Task statement = In your copy of the entries below, keep every word exactly and leave out all images.

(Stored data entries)
[Start of section]

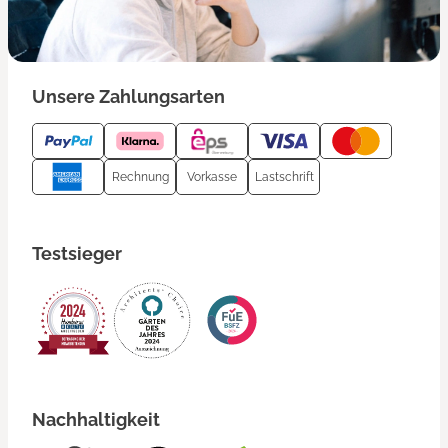
Unsere Zahlungsarten
Rechnung
Vorkasse
Lastschrift
Testsieger
Nachhaltigkeit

[End of section]

Response to the task =
Unsere Zahlungsarten
Rechnung
Vorkasse
Lastschrift
Testsieger
Nachhaltigkeit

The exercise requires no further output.